Before you can say 'serial entrepreneur'
Serial entrepreneurs are portrayed as restless figures in the business world, constantly chasing new ventures and often abandoning existing ones. They prioritize rapid growth and disruption, sometimes at the expense of stability and ethical consid...

Their LinkedIn bios read like fever dreams: 'Founder of six startups, three exits, two pivots, one spiritual retreat in Bali.' Translation: they sold one app that lets dogs rate coffee shops, abandoned another that gamified brushing teeth, and spent 6 months convincing investors that blockchain could revolutionise sock drawers.
Give them a profitable business and they'll immediately try to 'scale' it into oblivion. They believe in failing fast, pivoting faster, and never, ever reading terms and conditions. Their motto? 'Move fast and break things,' especially friendships, and the occasional labour law.
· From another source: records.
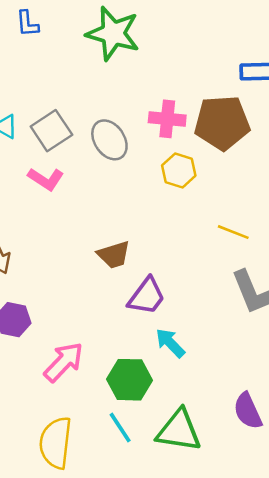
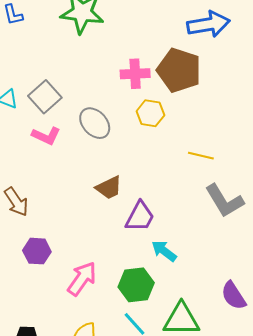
brown pentagon: (222, 123) -> (179, 70), turned 30
gray ellipse: (109, 140) -> (95, 123), moved

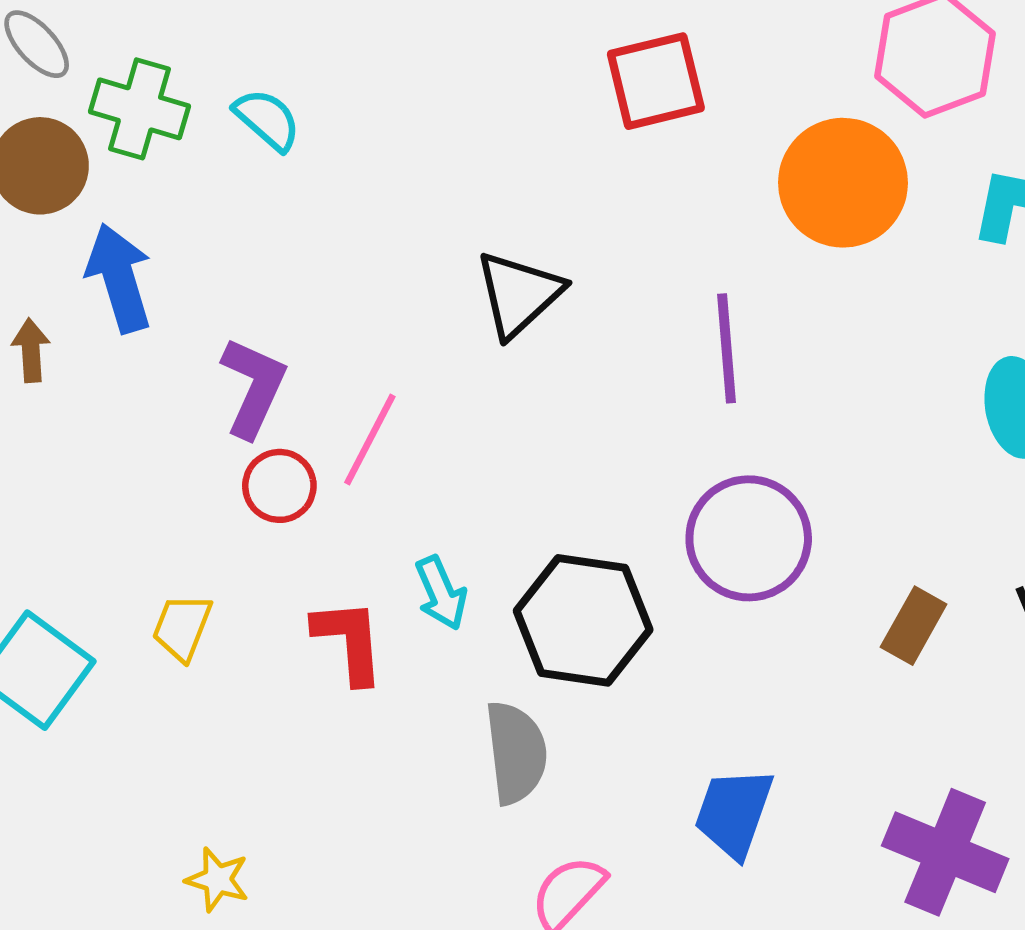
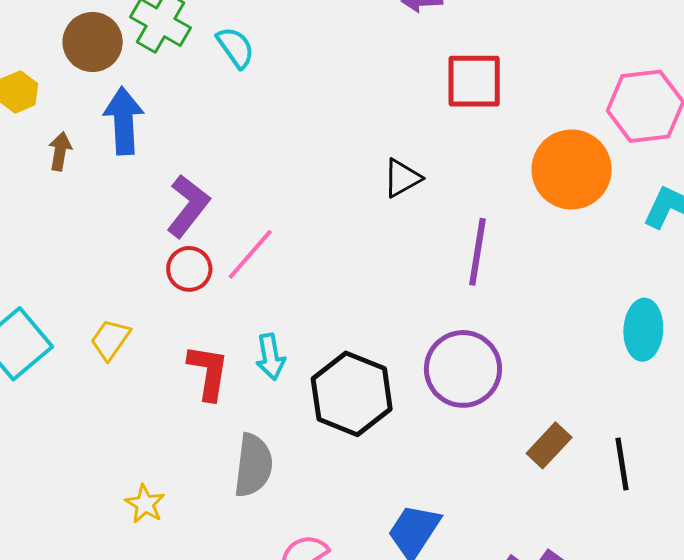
black triangle: (519, 294) -> (402, 178), moved, size x0.7
gray semicircle: (516, 753) -> (253, 465), moved
yellow star: (217, 880) -> (145, 504), moved

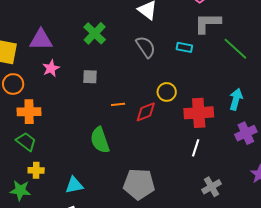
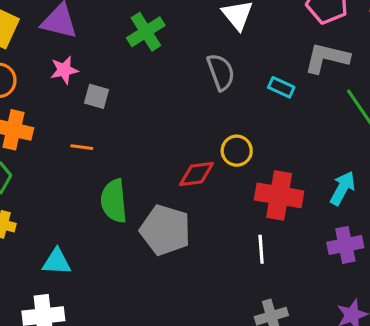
gray square: (90, 77) -> (96, 96), moved
orange line: (118, 104) -> (82, 147), moved
white line: (196, 148) -> (261, 249), turned -36
gray pentagon: (139, 184) -> (165, 230), moved

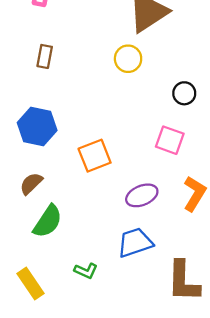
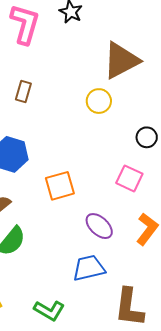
purple ellipse: (142, 195) -> (99, 226), turned 60
green L-shape: (86, 271) -> (49, 310), moved, size x1.4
They speak fluent jargon: 'synergy,' 'disruption,' 'minimum viable ego'. They host panels titled 'How I Raised $10 Million Without a Product', and their TED Talks are just humblebrags in PPT. But they're popstars of the pitch deck, adrenaline junkies of the spreadsheet. While most of their ventures crash harder than a Windows 95 PC, they always rise again. Armed with a new idea and logo, and same old hoodie.